Ecco, parliamo proprio di Verona: anche lì hai vissuto anni intensi.
"Sono stati tre anni bellissimi e particolari. Quando arrivai, la squadra era appena retrocessa, ma con Prandelli l’anno dopo vincemmo la Serie B con un gruppo giovane e straordinario: Brocchi, Falsini, Melis… C’era un mix perfetto tra ragazzi che volevano emergere e giocatori esperti. Prandelli ci diede un’identità, ci faceva giocare bene, coinvolgeva tutti. E l’anno successivo in Serie A ci salvammo con 13-15 risultati utili consecutivi. Una cavalcata incredibile".

Come vede il calcio di oggi rispetto a quello che ha vissuto lei?
"Sono due epoche diverse. Oggi il calcio è più veloce, più fisico, ma meno tecnico. Ci sono meno talenti e si dà poco spazio ai giovani italiani. Una volta c’erano due o tre stranieri per squadra, tutti di grande qualità. Oggi ce ne sono troppi e tanti potrebbero essere sostituiti da ragazzi del vivaio. Manca la pazienza di farli crescere. E poi si gioca a ritmi folli, con meno emozione. Negli anni ’90 c’era più cuore".

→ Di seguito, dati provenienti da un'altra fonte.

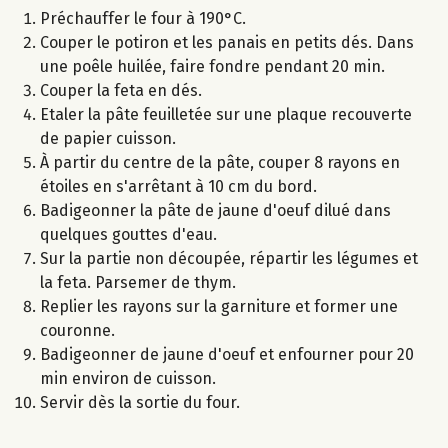
Préchauffer le four à 190°C.
Couper le potiron et les panais en petits dés. Dans
une poêle huilée, faire fondre pendant 20 min.
Couper la feta en dés.
Etaler la pâte feuilletée sur une plaque recouverte
de papier cuisson.
À partir du centre de la pâte, couper 8 rayons en
étoiles en s'arrêtant à 10 cm du bord.
Badigeonner la pâte de jaune d'oeuf dilué dans
quelques gouttes d'eau.
Sur la partie non découpée, répartir les légumes et
la feta. Parsemer de thym.
Replier les rayons sur la garniture et former une
couronne.
Badigeonner de jaune d'oeuf et enfourner pour 20
min environ de cuisson.
Servir dès la sortie du four.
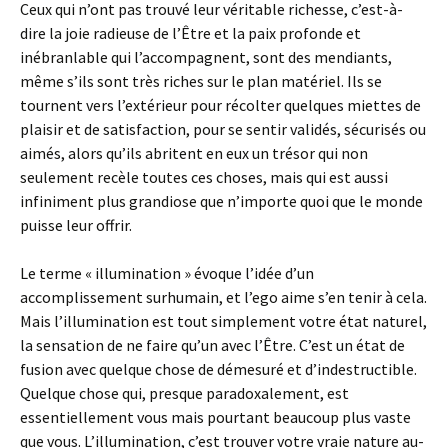
Ceux qui n’ont pas trouvé leur véritable richesse, c’est-à-
dire la joie radieuse de l’Être et la paix profonde et
inébranlable qui l’accompagnent, sont des mendiants,
même s’ils sont très riches sur le plan matériel. Ils se
tournent vers l’extérieur pour récolter quelques miettes de
plaisir et de satisfaction, pour se sentir validés, sécurisés ou
aimés, alors qu’ils abritent en eux un trésor qui non
seulement recèle toutes ces choses, mais qui est aussi
infiniment plus grandiose que n’importe quoi que le monde
puisse leur offrir.
Le terme « illumination » évoque l’idée d’un
accomplissement surhumain, et l’ego aime s’en tenir à cela.
Mais l’illumination est tout simplement votre état naturel,
la sensation de ne faire qu’un avec l’Être. C’est un état de
fusion avec quelque chose de démesuré et d’indestructible.
Quelque chose qui, presque paradoxalement, est
essentiellement vous mais pourtant beaucoup plus vaste
que vous. L’illumination, c’est trouver votre vraie nature au-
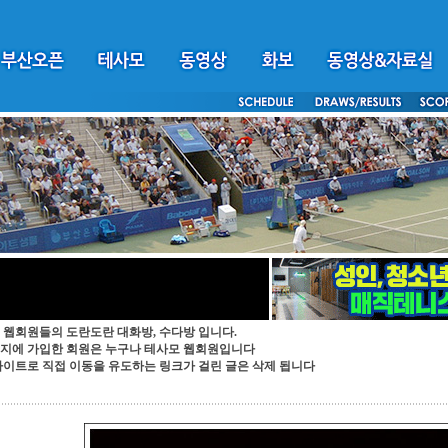
 웹회원들의 도란도란 대화방, 수다방 입니다.
지에 가입한 회원은 누구나 테사모 웹회원입니다
싸이트로 직접 이동을 유도하는 링크가 걸린 글은 삭제 됩니다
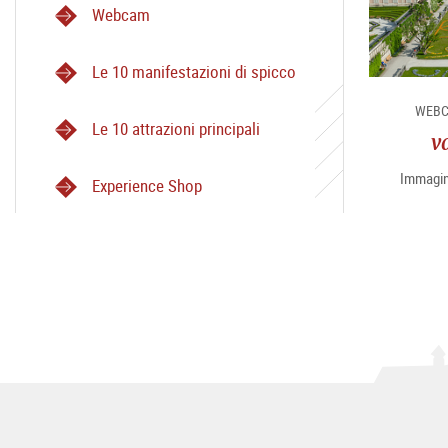
Webcam
Le 10 manifestazioni di spicco
WEBC
Le 10 attrazioni principali
v
Immagini
Experience Shop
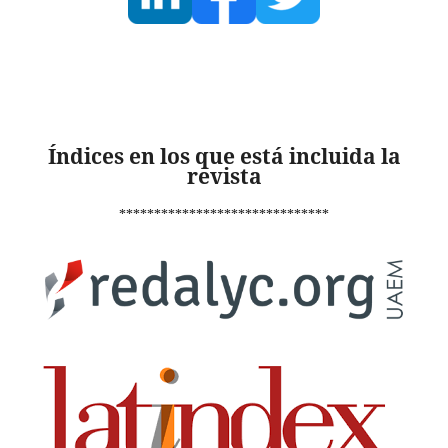
Índices en los que está incluida la
revista
******************************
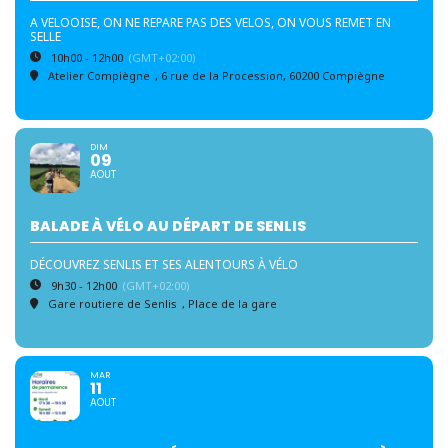
A VELOOISE, ON NE REPARE PAS DES VELOS, ON VOUS REMET EN
SELLE
10h00 - 12h00
(GMT+02:00)
Atelier Compiègne
, 6 rue de la Procession, 60200 Compiègne
DIM
09
AOUT
BALADE À VÉLO AU DÉPART DE SENLIS
DÉCOUVREZ SENLIS ET SES ALENTOURS À VÉLO
9h30 - 12h00
(GMT+02:00)
Gare routiere de Senlis
, Place de la gare
MAR
11
AOUT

La Cremonese festeggia la vittoria finale della Coppa Anglo–Italiana 1992–1993.
La Cremonese festeggia la vittoria finale della Coppa Anglo–Italiana 1992–1993.

C’è una partita che vorrebbe rivivere?
"Sì, senza dubbio quella di Wembley. Non solo per la vittoria, ma per tutto quello che rappresentò: la preparazione, l’atmosfera, la gente. Fu la mia partita perfetta, sotto ogni punto di vista".

C'è mai stata una ‘sliding door' nella sua carriera, un’occasione che poteva cambiare tutto?
"Qualcuna sì. Nel ’96 andai in tournée con la Juventus, quella che aveva appena vinto la Champions. Giocai tutte le partite da titolare, c’era anche l’idea di prendere un centrocampista e si parlò di me. Poi alla fine andarono su Pecchia. E Zeman mi aveva cercato sia a Napoli che a Foggia. Sono occasioni che fanno parte del gioco. Non ho rimpianti, ma chissà come sarebbe andata…"

Oggi, guardandosi indietro, che sentimento prevale?
"Gratitudine. Ho avuto una carriera piena, pulita, fatta di sudore e di rispetto. Ho giocato con compagni straordinari e allenatori che mi hanno lasciato tanto. Non ho rimpianti: solo la consapevolezza di aver dato tutto, sempre".